Post Breaking Dawn -
Pov: Renesmee

 
Il respiro cominciò ad accorciarsi, spezzarsi, mentre lui mi teneva imprigionata sotto di sé.
Le mani di Jacob si strinsero attorno alla mia coscia mentre schiudeva la bocca sulla mia per incontrare il suo respiro ad ogni spinta.
Chiusi gli occhi e mi aggrappai alla sua schiena bollente, affondandoci le unghie mentre la voce di Jacob si rompeva contro il mio orecchio.
Il ritmo aumentò.
Ritmico.
Veloce.
Gli morsi il labbro inferiore così forte da sentirlo gemermi in bocca.
Fu quello a fargli raggiungere il culmine, a piegarsi maggiormente contro la mia spalla e sentire le sue dita risalire lungo il fianco e arrampicarsi fra i capelli, il volto celato nel mio collo, il piacere sulle labbra.
Poi si stese su un fianco, sul viso ancora un alone di rossore, e mi baciò con dolcezza una guancia.
«Quand’è che è cambiato qualcosa?», mi chiese con la voce ancora spezzata dallo sforzo.
Gli accarezzai il viso, sfregando il pollice contro la sua guancia lasciando che le immagini parlassero al posto mio, come ero solita fare quando non trovavo le parole oppure non avevo il coraggio di dire a voce alta ciò che sentivo.
Quella domanda me l’ero fatta spesso anche io, ma se tornavo indietro con la mente riuscivo solo a tracciare una linea retta del nostro rapporto.
Era sempre stato tutto naturale, niente era mai stato complicato fra noi, come una linea che scorre senza alcuna curvatura.
Poi, senza preavviso, quella linea aveva preso ad incrinarsi in molti punti, con discorsi lasciati in sospeso, sguardi non più innocenti, qualche tocco più prolungato del necessario. Ma il momento esatto in cui il nostro rapporto aveva veramente iniziato a cambiare, non lo ricordavo, non sapevo individuarlo.

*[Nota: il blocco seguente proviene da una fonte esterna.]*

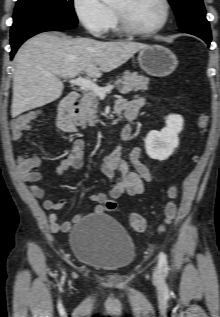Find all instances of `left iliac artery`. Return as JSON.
Masks as SVG:
<instances>
[{
	"mask_svg": "<svg viewBox=\"0 0 220 317\" xmlns=\"http://www.w3.org/2000/svg\"><path fill=\"white\" fill-rule=\"evenodd\" d=\"M159 263H160V265H162L164 267V272H165V274H167V271L169 269L168 262H167V256L163 252H160V254H159Z\"/></svg>",
	"mask_w": 220,
	"mask_h": 317,
	"instance_id": "obj_1",
	"label": "left iliac artery"
}]
</instances>
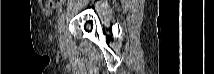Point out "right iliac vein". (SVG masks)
Listing matches in <instances>:
<instances>
[{
    "label": "right iliac vein",
    "mask_w": 214,
    "mask_h": 74,
    "mask_svg": "<svg viewBox=\"0 0 214 74\" xmlns=\"http://www.w3.org/2000/svg\"><path fill=\"white\" fill-rule=\"evenodd\" d=\"M64 32H65V26H64V22H62V24L59 28V34H60V41L61 42L65 39Z\"/></svg>",
    "instance_id": "63e3f726"
}]
</instances>
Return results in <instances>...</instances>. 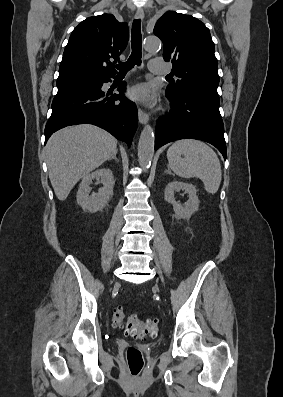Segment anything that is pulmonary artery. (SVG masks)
Segmentation results:
<instances>
[{"mask_svg":"<svg viewBox=\"0 0 283 397\" xmlns=\"http://www.w3.org/2000/svg\"><path fill=\"white\" fill-rule=\"evenodd\" d=\"M149 70L154 74H165L168 72V68L159 59H152L149 62Z\"/></svg>","mask_w":283,"mask_h":397,"instance_id":"1","label":"pulmonary artery"}]
</instances>
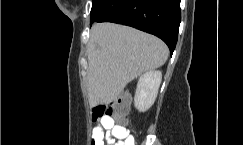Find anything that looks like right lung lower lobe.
Returning <instances> with one entry per match:
<instances>
[{
	"mask_svg": "<svg viewBox=\"0 0 243 145\" xmlns=\"http://www.w3.org/2000/svg\"><path fill=\"white\" fill-rule=\"evenodd\" d=\"M90 23L129 25L161 38L173 53L181 21L180 0H93Z\"/></svg>",
	"mask_w": 243,
	"mask_h": 145,
	"instance_id": "1",
	"label": "right lung lower lobe"
}]
</instances>
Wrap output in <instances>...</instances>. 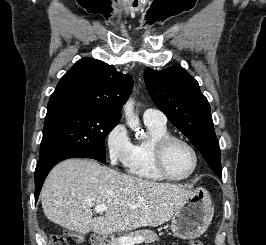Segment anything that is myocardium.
<instances>
[{
    "label": "myocardium",
    "mask_w": 266,
    "mask_h": 245,
    "mask_svg": "<svg viewBox=\"0 0 266 245\" xmlns=\"http://www.w3.org/2000/svg\"><path fill=\"white\" fill-rule=\"evenodd\" d=\"M175 141H179V142H182L185 145H187L194 154L195 162H194L193 169L187 176H185L183 178L173 177L169 173V171L167 170L166 165H165L166 151H167L169 145ZM153 158H154V163H155V166H156L159 174L163 178H165L166 180L173 181V182H183V181H187L190 178H192L195 175V173L197 172L198 167H199V163H200V156H199V153H198V150L196 149V147L188 139L181 137V136H178V135H172V134L161 137L155 142V144L153 146Z\"/></svg>",
    "instance_id": "obj_1"
}]
</instances>
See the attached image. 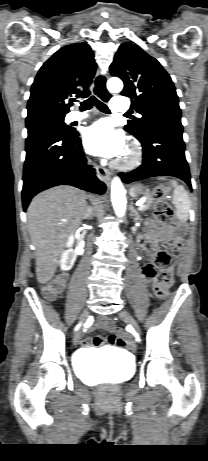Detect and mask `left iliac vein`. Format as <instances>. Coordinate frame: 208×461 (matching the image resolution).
I'll use <instances>...</instances> for the list:
<instances>
[{"instance_id": "obj_1", "label": "left iliac vein", "mask_w": 208, "mask_h": 461, "mask_svg": "<svg viewBox=\"0 0 208 461\" xmlns=\"http://www.w3.org/2000/svg\"><path fill=\"white\" fill-rule=\"evenodd\" d=\"M119 317L126 323H128L129 325L132 326V328L134 329V331L140 335L141 334V330H140V326L139 324L137 323V321L133 318V316L126 310H122L120 311L119 313Z\"/></svg>"}]
</instances>
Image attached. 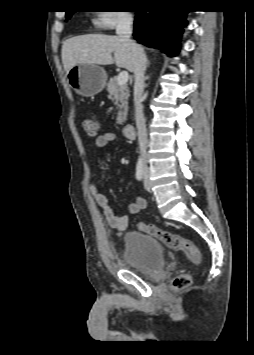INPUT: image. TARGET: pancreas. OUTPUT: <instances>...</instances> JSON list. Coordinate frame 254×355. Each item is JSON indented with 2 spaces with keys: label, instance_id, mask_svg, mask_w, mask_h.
Returning a JSON list of instances; mask_svg holds the SVG:
<instances>
[{
  "label": "pancreas",
  "instance_id": "obj_1",
  "mask_svg": "<svg viewBox=\"0 0 254 355\" xmlns=\"http://www.w3.org/2000/svg\"><path fill=\"white\" fill-rule=\"evenodd\" d=\"M107 91L109 93V98L113 99L115 105L119 108L116 123L122 125L126 121L128 111L129 89L126 84L119 85L117 77L114 76L110 78L107 84Z\"/></svg>",
  "mask_w": 254,
  "mask_h": 355
}]
</instances>
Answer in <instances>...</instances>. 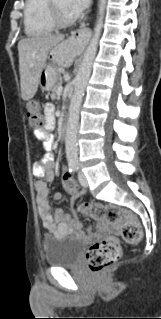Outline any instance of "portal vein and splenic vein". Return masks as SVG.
I'll return each instance as SVG.
<instances>
[{
	"label": "portal vein and splenic vein",
	"instance_id": "portal-vein-and-splenic-vein-1",
	"mask_svg": "<svg viewBox=\"0 0 161 319\" xmlns=\"http://www.w3.org/2000/svg\"><path fill=\"white\" fill-rule=\"evenodd\" d=\"M62 86H59L58 90H57V94L60 95L62 93Z\"/></svg>",
	"mask_w": 161,
	"mask_h": 319
}]
</instances>
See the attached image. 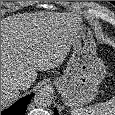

Forse quando lo avevo visto scherzare un po’ troppo a lungo con una ragazza giù a River’s Beach. Quella volta fu come se mi avessero dato un pugno dritto allo stomaco, fu la prima volta che nacque in me la concreta paura che qualcuna me lo portasse via per sempre.
Ma in realtà forse tutto era iniziato da piccole cose, da dettagli ancora più infimi.
Osservarlo di sottecchi quando le sue labbra si incurvavano verso l’alto mentre guardavamo la sua sitcom preferita, le lunghe passeggiate sulla spiaggia, l’entusiasmo che nasceva nei suoi occhi quando mi spiegava qualcosa riguardante la meccanica delle auto e quando si perdeva in dettagli che nemmeno riuscivo a comprendere ma che non avevo mai il cuore di interrompere.
No, non sapevo trovare un inizio.
Però la prima volta che Jacob mi aveva toccata con l’intenzione di toccarmi, quel punto non aveva fatto fare una semplice curva al nostro rapporto ma una vera impennata.
Così come il primo bacio che mi aveva dato, dietro agli scogli, nascosti dagli occhi indiscreti degli altri quileute.
O la prima volta che avevamo fatto l’amore, a casa di Jacob, nel suo piccolo letto, la paura dentro le ossa e la voglia sulle labbra mentre il mondo intorno a noi continuava a girare, ad andare avanti.
«Non saprei dirti quando è cominciato, davvero».
Mi piegai maggiormente contro il suo corpo, respirando l'odore della sua pelle e accostando il mio battito cardiaco al suo. C’erano state tante cose con Jacob, tanti momenti e tanti attimi che avevo collezionato e tenuto al segreto fra le pieghe del cuore, rimboccandole ogni tanto, giusto per tenerle al caldo.